[Page-level text extractions]

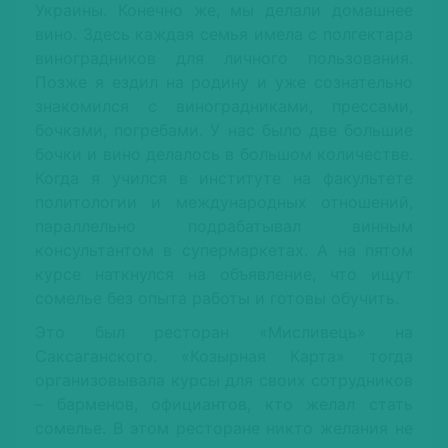
Украины. Конечно же, мы делали домашнее
вино. Здесь каждая семья имела с полгектара
виноградников для личного пользования.
Позже я ездил на родину и уже сознательно
знакомился с виноградниками, прессами,
бочками, погребами. У нас было две большие
бочки и вино делалось в большом количестве.
Когда я учился в институте на факультете
политологии и международных отношений,
параллельно подрабатывал винным
консультантом в супермаркетах. А на пятом
курсе наткнулся на объявление, что ищут
сомелье без опыта работы и готовы обучить.
Это был ресторан «Мисливець» на
Саксаганского. «Козырная Карта» тогда
организовывала курсы для своих сотрудников
– барменов, официантов, кто желал стать
сомелье. В этом ресторане никто желания не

WHAT IS REQUIRED
The copy you output must match the entries above exactly, except that it has no pictures.

WORKED SOLUTION
Украины. Конечно же, мы делали домашнее
вино. Здесь каждая семья имела с полгектара
виноградников для личного пользования.
Позже я ездил на родину и уже сознательно
знакомился с виноградниками, прессами,
бочками, погребами. У нас было две большие
бочки и вино делалось в большом количестве.
Когда я учился в институте на факультете
политологии и международных отношений,
параллельно подрабатывал винным
консультантом в супермаркетах. А на пятом
курсе наткнулся на объявление, что ищут
сомелье без опыта работы и готовы обучить.
Это был ресторан «Мисливець» на
Саксаганского. «Козырная Карта» тогда
организовывала курсы для своих сотрудников
– барменов, официантов, кто желал стать
сомелье. В этом ресторане никто желания не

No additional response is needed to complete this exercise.